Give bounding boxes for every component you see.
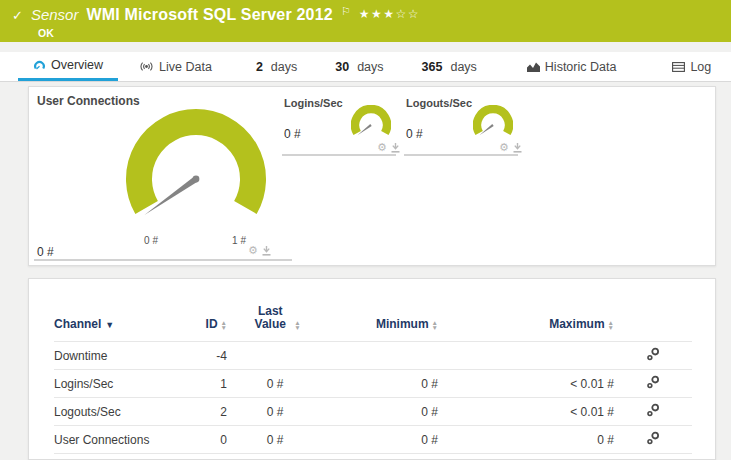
column-header-id-label: ID: [206, 317, 218, 331]
gauge-scale-min: 0 #: [131, 235, 171, 246]
divider: [282, 154, 396, 156]
column-header-last-value[interactable]: Last Value▲▼: [227, 305, 323, 342]
edit-channel-icon[interactable]: [647, 431, 660, 448]
channel-id: -4: [189, 342, 227, 370]
tab-30-days-number: 30: [335, 60, 349, 74]
gauge-logouts-value: 0 #: [406, 127, 423, 141]
gauge-logins-value: 0 #: [284, 127, 301, 141]
table-header-row: Channel▼ ID▲▼ Last Value▲▼ Minimum▲▼ Max…: [54, 305, 692, 342]
divider: [404, 154, 518, 156]
channel-id: 2: [189, 398, 227, 426]
tab-30-days-unit: days: [357, 60, 383, 74]
channels-panel: Channel▼ ID▲▼ Last Value▲▼ Minimum▲▼ Max…: [28, 278, 716, 460]
tab-365-days-unit: days: [450, 60, 476, 74]
tab-2-days-number: 2: [256, 60, 263, 74]
status-check-icon: ✓: [12, 8, 23, 23]
channel-id: 1: [189, 370, 227, 398]
tab-365-days-number: 365: [422, 60, 443, 74]
sort-toggle-icon: ▲▼: [221, 320, 227, 330]
sensor-header-line: ✓ Sensor WMI Microsoft SQL Server 2012 ⚐…: [12, 6, 420, 24]
channel-minimum: 0 #: [323, 426, 438, 454]
channel-last-value: [227, 342, 323, 370]
tab-2-days[interactable]: 2 days: [241, 52, 312, 81]
broadcast-icon: [139, 61, 154, 72]
gauges-panel: User Connections 0 # 1 # 0 # ⚙ Logins/Se…: [28, 86, 716, 266]
sort-desc-icon: ▼: [105, 320, 114, 330]
tab-30-days[interactable]: 30 days: [320, 52, 398, 81]
status-badge: OK: [38, 27, 54, 39]
gauge-user-connections-value: 0 #: [37, 245, 54, 259]
tab-365-days[interactable]: 365 days: [407, 52, 492, 81]
channel-name[interactable]: Downtime: [54, 342, 189, 370]
gauge-logins-title: Logins/Sec: [284, 97, 343, 109]
table-row: User Connections 0 0 # 0 # 0 #: [54, 426, 692, 454]
channel-last-value: 0 #: [227, 398, 323, 426]
channel-settings-gear-icon[interactable]: ⚙: [377, 142, 387, 153]
channel-maximum: [438, 342, 614, 370]
gauge-action-icons: ⚙: [248, 245, 271, 256]
tab-overview[interactable]: Overview: [18, 52, 118, 81]
channel-settings-gear-icon[interactable]: ⚙: [499, 142, 509, 153]
gauge-user-connections-title: User Connections: [37, 94, 140, 108]
column-header-minimum-label: Minimum: [376, 317, 429, 331]
tab-log[interactable]: Log: [657, 52, 726, 81]
logouts-gauge: [473, 105, 513, 139]
channel-minimum: [323, 342, 438, 370]
gauge-icon: [33, 60, 46, 71]
tab-historic-data[interactable]: Historic Data: [512, 52, 632, 81]
log-list-icon: [672, 62, 685, 72]
column-header-last-value-label: Last Value: [249, 305, 291, 331]
column-header-id[interactable]: ID▲▼: [189, 305, 227, 342]
table-row: Logouts/Sec 2 0 # 0 # < 0.01 #: [54, 398, 692, 426]
channel-name[interactable]: Logouts/Sec: [54, 398, 189, 426]
channel-name[interactable]: User Connections: [54, 426, 189, 454]
channel-id: 0: [189, 426, 227, 454]
channel-last-value: 0 #: [227, 370, 323, 398]
tab-live-data-label: Live Data: [159, 60, 212, 74]
channel-minimum: 0 #: [323, 398, 438, 426]
tab-overview-label: Overview: [51, 58, 103, 72]
edit-channel-icon[interactable]: [647, 403, 660, 420]
column-header-maximum-label: Maximum: [549, 317, 604, 331]
channel-settings-gear-icon[interactable]: ⚙: [248, 245, 258, 256]
tab-live-data[interactable]: Live Data: [124, 52, 227, 81]
sensor-header-bar: ✓ Sensor WMI Microsoft SQL Server 2012 ⚐…: [0, 0, 731, 42]
channel-maximum: < 0.01 #: [438, 398, 614, 426]
pin-download-icon[interactable]: [391, 143, 400, 153]
edit-channel-icon[interactable]: [647, 347, 660, 364]
channel-maximum: 0 #: [438, 426, 614, 454]
page-title: WMI Microsoft SQL Server 2012: [86, 6, 332, 24]
channel-last-value: 0 #: [227, 426, 323, 454]
channel-maximum: < 0.01 #: [438, 370, 614, 398]
gauge-action-icons: ⚙: [377, 142, 400, 153]
pin-download-icon[interactable]: [513, 143, 522, 153]
column-header-channel[interactable]: Channel▼: [54, 305, 189, 342]
table-row: Downtime -4: [54, 342, 692, 370]
priority-stars[interactable]: ★★★☆☆: [359, 7, 420, 21]
logins-gauge: [351, 105, 391, 139]
channels-table: Channel▼ ID▲▼ Last Value▲▼ Minimum▲▼ Max…: [54, 305, 692, 454]
object-kind-label: Sensor: [31, 6, 79, 23]
column-header-minimum[interactable]: Minimum▲▼: [323, 305, 438, 342]
pin-download-icon[interactable]: [262, 246, 271, 256]
gauge-logouts-title: Logouts/Sec: [406, 97, 472, 109]
area-chart-icon: [527, 62, 540, 72]
channel-name[interactable]: Logins/Sec: [54, 370, 189, 398]
divider: [34, 259, 292, 261]
channel-minimum: 0 #: [323, 370, 438, 398]
edit-channel-icon[interactable]: [647, 375, 660, 392]
tab-bar: Overview Live Data 2 days 30 days 365 da…: [0, 52, 731, 82]
column-header-maximum[interactable]: Maximum▲▼: [438, 305, 614, 342]
sort-toggle-icon: ▲▼: [608, 320, 614, 330]
tab-log-label: Log: [690, 60, 711, 74]
gauge-action-icons: ⚙: [499, 142, 522, 153]
user-connections-gauge: [121, 109, 271, 223]
tab-historic-data-label: Historic Data: [545, 60, 617, 74]
sort-toggle-icon: ▲▼: [432, 320, 438, 330]
flag-icon[interactable]: ⚐: [341, 5, 351, 18]
tab-settings[interactable]: ⚙ Settings: [726, 52, 731, 81]
column-header-channel-label: Channel: [54, 317, 101, 331]
table-row: Logins/Sec 1 0 # 0 # < 0.01 #: [54, 370, 692, 398]
sort-toggle-icon: ▲▼: [294, 320, 300, 330]
tab-2-days-unit: days: [271, 60, 297, 74]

▶ **EXERCISE OBJECTIVE**
Which of the lines in the material above contain "number"? Copy each one out.

▶ **ANSWER TO THIS TASK**
tab-30-days-number: 30: [335, 60, 349, 74]
tab-2-days-number: 2: [256, 60, 263, 74]
tab-365-days-number: 365: [422, 60, 443, 74]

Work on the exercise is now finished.